It is being
reported that Johnson & Johnson, which faces about 8,000 lawsuits over hip
implants it recalled in 2010, agreed to pay approximately $600,000 to resolve
three cases in the first settlements of the litigation. This amount seems to be
on the low end of what the corporation should have expected to pay to settle
the claims. In fact so low, that the plaintiffs are now claiming that some party
breached the confidentiality agreement by leaking a misleadingly low figure,
and have asked the court to set aside the confidentialty agreement so they can
set the record straight. The hearing on that issue is in about a month.
The three
Nevada plaintiffs had filed jointly, claiming similar issues that resulted in
obligatory revision surgery. The plaintiffs, Annelise Rundle, Martha Bender and Katherine
Guy were set for trial Dec. 3.
Rundle, 74,
Bender, 69, and Guy, 60, all had ASR hip replacements done by the same surgeon
during the past six years, court filings in Las Vegas show. All three later had
the artificial hips removed after experiencing pain and other side effects,
according to the filings. Tests on Rundle showed she had health problems
associated with metal filings from her hip, her lawyers said in the filings. In
Bender’s case, doctors discovered evidence of bone damage from the device,
lawyers said.
The complaint
plead failure to warn, negligence, deceptive trade practices, and other
allegations. Had the trio's case gone to court, it would have been the first
ASR lawsuit tried in court. The consolidated Nevada cases are Rundle v. DePuy Orthopaedics
Inc., A-11-636272, Clark County District Court (Las Vegas).
J&J’s DePuy
unit recalled its 93,000 ASR hips worldwide in 2010, including 37,000 in the
U.S., because studies conducted showed more than 12 percent of the devices
failed within five years. Lawsuits in federal and state courts describe
patients in pain and immobilized by joint dislocations, infections and bone
fractures. Plaintiffs are also claiming metal debris from the hips, made from a
cobalt and chromium alloy, causes necrosis of the soft tissue around the joint
and an increase of metal ions in the bloodstream to harmful levels.
J&J faces more than
8,000 cases alleging the ASR hips are defective, according to court filings.
U.S. District Judge David Katz in Toledo, Ohio, is overseeing about 6,000
federal suits that have been consolidated in the ASR MDL. The federal case is
In re DePuy Orthopedics Inc., ASR Hip Implant Products Liability Litigation,
10-MD-2197, U.S. District Court, Northern District of Ohio (Toledo).
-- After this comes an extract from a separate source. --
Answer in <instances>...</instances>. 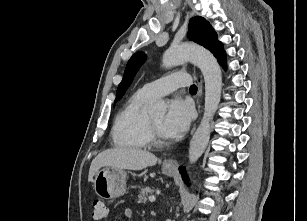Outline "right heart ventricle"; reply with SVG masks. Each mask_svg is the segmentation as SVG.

The corporation
is also defending itself in more than 2,000 cases filed in courts in
California, Maryland, Nevada and other states.
The company
said in January that it spent about $800 million on the recall during the past
two years. It wouldn’t estimate its product-liability costs associated with all
of the lawsuits.
J&J faces a
state-court trial in Prince George’s County, Maryland, in January involving
three hip-replacement recipients. Those cases would now be the first to go to
trial if they are not resolved prior to trial. The MDL trial of claims over the
devices is expected in March or April of 2013. Some estimate it may cost the products
manufacturer as much as $2 billion to resolve all litigation over DePuy’s ASR
hips.
J&J’s stock
price rose 8 cents to $67.78 in New York Stock Exchange composite trading. The
company’s 4.95 percent bonds, due to mature in May 2033, fell $1.23, or 1
percent, to $121 after news of the hip settlements was announced.